Stored entries
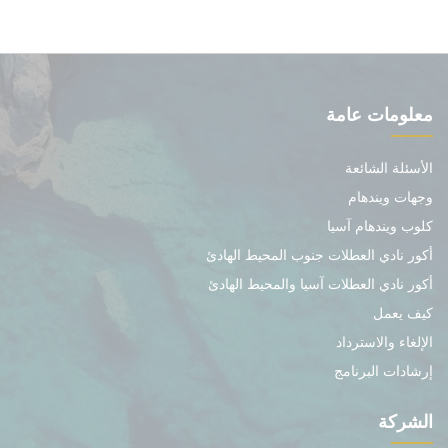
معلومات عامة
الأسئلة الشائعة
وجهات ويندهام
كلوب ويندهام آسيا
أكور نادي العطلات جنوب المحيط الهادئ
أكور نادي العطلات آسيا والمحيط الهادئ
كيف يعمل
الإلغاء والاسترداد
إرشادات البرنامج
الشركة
--
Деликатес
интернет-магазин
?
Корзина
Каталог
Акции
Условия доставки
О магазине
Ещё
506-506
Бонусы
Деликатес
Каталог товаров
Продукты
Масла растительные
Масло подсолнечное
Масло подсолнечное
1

WHAT YOU NEED TO DO:
Each line above that carries the string "آسيا" has to be returned.

REPLY TO THE TASK:
كلوب ويندهام آسيا
أكور نادي العطلات آسيا والمحيط الهادئ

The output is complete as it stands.